«Наши люди герои не только на поле сражения, — так пишет он. — Вот уже целых три месяца они — под открытым небом, часами под жгучим солнцем или под дождиком. Их жалят москиты, трясет малярия, терзает горячка; но они героически терпят все это и разве только досадуют, что нет табачку. Из четырехсот человек, которых мы привезли в эту гнилую дыру, Брешер-Сити, сорок уже в могиле и сто шестьдесят лежат на больничной койке. За милю от лагеря слышатся вопли больных, умирающих в тяжком бреду от тифозной горячки. А остальные — кожа да кости, желтолицые призраки в рваных мундирах — по первому же приказу, как один, выбираются из шалашей; ни малейшего ропота, ни одного дезертира. Представляю, как разбежались бы в разные стороны обитатели любой новоанглийской деревни, если бы у них за полтора месяца десятая часть населения вымерла бы от опасной болезни.

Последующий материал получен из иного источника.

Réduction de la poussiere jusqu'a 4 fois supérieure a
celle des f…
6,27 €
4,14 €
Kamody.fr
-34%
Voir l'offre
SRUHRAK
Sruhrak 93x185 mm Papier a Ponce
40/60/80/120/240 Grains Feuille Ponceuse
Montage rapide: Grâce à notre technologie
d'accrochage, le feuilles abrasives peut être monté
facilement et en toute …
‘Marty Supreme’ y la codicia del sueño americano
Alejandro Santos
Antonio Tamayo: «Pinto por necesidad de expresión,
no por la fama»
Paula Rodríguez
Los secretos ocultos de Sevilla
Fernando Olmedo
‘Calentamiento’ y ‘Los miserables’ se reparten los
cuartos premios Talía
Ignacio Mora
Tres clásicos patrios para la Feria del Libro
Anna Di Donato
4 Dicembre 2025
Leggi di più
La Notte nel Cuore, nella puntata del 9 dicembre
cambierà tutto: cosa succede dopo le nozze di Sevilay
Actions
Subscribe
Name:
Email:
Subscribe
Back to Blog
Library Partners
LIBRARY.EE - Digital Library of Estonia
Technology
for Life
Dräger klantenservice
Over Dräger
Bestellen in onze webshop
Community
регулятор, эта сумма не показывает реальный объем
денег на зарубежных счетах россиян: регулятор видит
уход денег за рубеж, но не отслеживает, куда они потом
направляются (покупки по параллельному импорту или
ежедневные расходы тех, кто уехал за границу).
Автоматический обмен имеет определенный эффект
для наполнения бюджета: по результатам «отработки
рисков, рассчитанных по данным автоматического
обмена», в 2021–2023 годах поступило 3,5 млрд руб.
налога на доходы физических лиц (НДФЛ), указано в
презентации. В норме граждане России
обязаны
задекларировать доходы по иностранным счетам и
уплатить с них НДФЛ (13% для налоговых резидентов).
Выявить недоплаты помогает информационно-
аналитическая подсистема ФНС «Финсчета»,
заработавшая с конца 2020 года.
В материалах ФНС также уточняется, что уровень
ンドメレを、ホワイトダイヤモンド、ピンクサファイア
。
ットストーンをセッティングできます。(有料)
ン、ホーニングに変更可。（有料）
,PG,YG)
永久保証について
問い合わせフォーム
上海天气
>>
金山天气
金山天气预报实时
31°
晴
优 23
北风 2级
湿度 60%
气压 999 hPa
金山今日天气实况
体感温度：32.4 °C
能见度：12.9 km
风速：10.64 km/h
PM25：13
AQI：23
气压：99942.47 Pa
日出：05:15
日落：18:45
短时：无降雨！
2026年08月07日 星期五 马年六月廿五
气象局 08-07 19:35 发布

Наши люди тоже оттуда, из Новой Англии, но дисциплина, страдания и воинский долг сделали их железными. Ноги у всех стерты до кровавых мозолей, но шагают они дружно. День проводят в бою, а ночь — всю на марше. Шагают, хотя каждый шаг для них — пытка. У тебя святая душа, рядовой солдат! Перед лицом страданий и смерти ранги стираются. Я твой командир, и я требую повиновения, но притом глубоко уважаю тебя».
Луизианская глина доставляет солдату не меньше хлопот, чем пресловутая священная почва Вирджинии.
«Это самая гнусная, липкая, тестообразная глина из всех, какие бывают на свете, — говорит Колберн. — Множество раз я видел, как солдат тревожно оглядывается, считая, что он потерял увязший в грязи башмак; ничуть не бывало, он просто оставил в грязи огромный ком глины, который тащил на ноге. Представьте, что вы путешествуете по стране из сырого теста».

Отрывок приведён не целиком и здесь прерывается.